The team (as ROX Tigers) won their first LCK title after winning the 2016 Summer League of Legends Champions Korea playoffs. At the 2016 League of Legends World Championship, team finished as third place after lost again to SK Telecom T1 2–3, although leaded the series 2–1.

History

Tigers era

2014 
Tigers was founded in November 2014 by Chinese social networking site YY. YY's parent company Guongzhou Huaduo Network Technology, LLC. (Duowan Inc.) hoped to promote their newly renamed streaming site, HUYA.com, in South Korea by creating a team built around well-known Korean players. The team was registered under Duowan's Korean subsidiary GE Entertainment.

The initial roster, announced under the name HUYA Tigers, included former members of NaJin Sword, NaJin Shield, and Incredible Miracle 1: top laner Smeb, jungler Lee, mid laner KurO, AD carry PraY, and support GorillA comprised the initial lineup, with NoFe as head coach. Shortly after its formation, the team qualified for the League of Legends Champions Korea Spring Qualifiers, placing first in the group stage over Team Avalanche. They went 2–1 in the final stage and qualified for SBENU Champions Spring 2015. In the Champions Spring pre-season, HUYA Tigers finished tied for third place with KT Rolster, each with 7 points. They renamed to GE Tigers at the start of the Spring Season.

2015 
The GE Tigers started out as the top team in Korea in their first season in the LCK, in first place with a 7–0 match record and a 14–2 game record at the end of week 6 of the Spring season. This placement earned them an invitation to the Intel Extreme Masters Season IX – World Championship in March. However, after defeating Cloud9 and SK Gaming to win their group, they lost in the semifinals 2–1 to Team WE – who entered the competition as the 12th-place team in the Chinese League of Legends Pro League (LPL). This led many casters and analysts to label it the biggest upset to date in the entire history of competitive League of Legends. After their return to Korea, the GE Tigers' record worsened, and they dropped sets to both KT Rolster and to SK Telecom T1. They still finished first in the round robin with a 12–2 record, but in the playoffs they lost to SKT and missed out on the 2015 Mid-Season Invitational. Prior to the start of SBENU Champions Summer 2015, the GE Tigers were sponsored by streaming company KooTV and changed their name to the KOO Tigers. KOO ended the regular season of Champions Summer in 4th place. They beat NaJin e-mFire 2–1 and CJ Entus 3–0 to advance to the semi-finals where they played a close series with KT Rolster but lost 3–2, ultimately ending in third place. Because SKT won the finals, KOO automatically qualified for the 2015 League of Legends World Championship as the second seed from Korea with the most circuit points.

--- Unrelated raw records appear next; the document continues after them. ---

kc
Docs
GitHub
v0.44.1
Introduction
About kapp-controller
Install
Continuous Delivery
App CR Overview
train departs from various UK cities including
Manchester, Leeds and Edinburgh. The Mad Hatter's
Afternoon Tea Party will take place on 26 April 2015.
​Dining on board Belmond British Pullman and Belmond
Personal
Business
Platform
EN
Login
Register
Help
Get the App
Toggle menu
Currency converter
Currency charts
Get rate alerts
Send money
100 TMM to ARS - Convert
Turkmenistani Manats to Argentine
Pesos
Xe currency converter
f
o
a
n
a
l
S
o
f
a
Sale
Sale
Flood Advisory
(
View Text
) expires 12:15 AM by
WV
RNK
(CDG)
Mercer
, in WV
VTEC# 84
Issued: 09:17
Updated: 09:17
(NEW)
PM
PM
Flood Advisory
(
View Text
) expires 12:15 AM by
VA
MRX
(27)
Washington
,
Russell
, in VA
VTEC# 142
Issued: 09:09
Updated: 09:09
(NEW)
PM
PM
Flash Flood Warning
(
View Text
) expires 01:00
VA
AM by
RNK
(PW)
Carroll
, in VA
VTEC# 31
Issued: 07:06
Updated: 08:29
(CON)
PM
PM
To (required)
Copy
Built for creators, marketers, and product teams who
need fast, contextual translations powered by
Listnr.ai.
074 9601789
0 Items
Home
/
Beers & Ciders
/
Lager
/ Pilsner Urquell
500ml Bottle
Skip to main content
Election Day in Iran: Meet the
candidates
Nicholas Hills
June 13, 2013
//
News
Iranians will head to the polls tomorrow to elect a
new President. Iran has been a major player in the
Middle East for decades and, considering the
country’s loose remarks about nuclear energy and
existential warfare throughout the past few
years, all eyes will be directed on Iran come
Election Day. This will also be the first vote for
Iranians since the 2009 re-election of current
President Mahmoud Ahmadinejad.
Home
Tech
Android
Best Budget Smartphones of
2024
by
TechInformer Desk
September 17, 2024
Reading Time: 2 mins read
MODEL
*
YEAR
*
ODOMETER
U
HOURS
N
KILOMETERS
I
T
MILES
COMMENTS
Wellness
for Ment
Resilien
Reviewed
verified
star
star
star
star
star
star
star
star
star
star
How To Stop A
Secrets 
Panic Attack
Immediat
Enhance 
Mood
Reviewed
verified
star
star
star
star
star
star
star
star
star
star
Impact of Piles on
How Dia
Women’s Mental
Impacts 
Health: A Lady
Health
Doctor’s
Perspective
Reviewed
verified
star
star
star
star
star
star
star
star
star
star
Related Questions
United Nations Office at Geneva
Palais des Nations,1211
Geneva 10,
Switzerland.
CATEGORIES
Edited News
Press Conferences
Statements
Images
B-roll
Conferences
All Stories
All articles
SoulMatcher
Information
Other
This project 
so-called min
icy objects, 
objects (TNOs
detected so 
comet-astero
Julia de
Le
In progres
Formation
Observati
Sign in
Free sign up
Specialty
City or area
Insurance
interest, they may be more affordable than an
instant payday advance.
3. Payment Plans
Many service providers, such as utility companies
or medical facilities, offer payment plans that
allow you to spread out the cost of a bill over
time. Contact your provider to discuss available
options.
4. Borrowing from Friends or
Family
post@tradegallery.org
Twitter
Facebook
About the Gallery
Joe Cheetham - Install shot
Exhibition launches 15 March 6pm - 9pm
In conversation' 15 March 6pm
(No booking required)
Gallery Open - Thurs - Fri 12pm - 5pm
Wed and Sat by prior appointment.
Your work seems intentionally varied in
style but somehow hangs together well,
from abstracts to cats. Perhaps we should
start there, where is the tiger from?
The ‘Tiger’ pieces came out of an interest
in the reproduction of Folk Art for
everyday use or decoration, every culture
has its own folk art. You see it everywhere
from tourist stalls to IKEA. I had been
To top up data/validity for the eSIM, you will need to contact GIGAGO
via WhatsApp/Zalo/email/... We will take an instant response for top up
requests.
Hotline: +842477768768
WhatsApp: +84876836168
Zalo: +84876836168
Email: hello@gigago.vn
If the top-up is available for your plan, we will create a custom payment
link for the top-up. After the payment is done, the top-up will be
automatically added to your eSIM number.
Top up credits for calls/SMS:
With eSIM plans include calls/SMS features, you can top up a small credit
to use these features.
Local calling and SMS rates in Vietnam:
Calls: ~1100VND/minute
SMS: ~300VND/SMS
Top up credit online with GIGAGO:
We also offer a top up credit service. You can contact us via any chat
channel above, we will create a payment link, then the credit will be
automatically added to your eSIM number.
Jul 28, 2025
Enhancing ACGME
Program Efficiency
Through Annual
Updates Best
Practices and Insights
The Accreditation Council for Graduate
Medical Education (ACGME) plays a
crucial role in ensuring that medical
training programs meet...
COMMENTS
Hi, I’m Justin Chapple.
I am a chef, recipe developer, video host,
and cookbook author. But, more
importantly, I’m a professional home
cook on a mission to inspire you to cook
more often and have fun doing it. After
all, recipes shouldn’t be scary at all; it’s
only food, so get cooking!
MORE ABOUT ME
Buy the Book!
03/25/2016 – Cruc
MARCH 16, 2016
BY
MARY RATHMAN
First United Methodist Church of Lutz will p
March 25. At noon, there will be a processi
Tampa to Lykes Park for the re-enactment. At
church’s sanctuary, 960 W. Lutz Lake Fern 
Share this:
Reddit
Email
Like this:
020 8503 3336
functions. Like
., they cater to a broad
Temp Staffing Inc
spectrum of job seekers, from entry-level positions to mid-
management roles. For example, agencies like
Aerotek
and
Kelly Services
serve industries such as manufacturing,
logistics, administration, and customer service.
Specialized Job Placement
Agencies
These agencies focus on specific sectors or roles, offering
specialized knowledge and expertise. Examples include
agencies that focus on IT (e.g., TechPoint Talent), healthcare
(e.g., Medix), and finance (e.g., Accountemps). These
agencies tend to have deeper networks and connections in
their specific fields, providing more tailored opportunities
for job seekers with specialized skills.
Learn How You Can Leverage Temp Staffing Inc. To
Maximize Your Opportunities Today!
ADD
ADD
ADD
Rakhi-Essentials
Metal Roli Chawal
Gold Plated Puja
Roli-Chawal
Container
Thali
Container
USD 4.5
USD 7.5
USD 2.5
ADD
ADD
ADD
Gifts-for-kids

At the World Championship, KOO Tigers finished 2nd in their group with a 4–2 record and advanced to the bracket round. They defeated KT Rolster 3 to 1 in the quarter-finals. On 24 October 2015 they made a clean sweep, 3 to 0, against Fnatic in the semi-finals. The team finished second after losing with a 1–3 record to SK Telecom T1 in the final on 31 October 2015.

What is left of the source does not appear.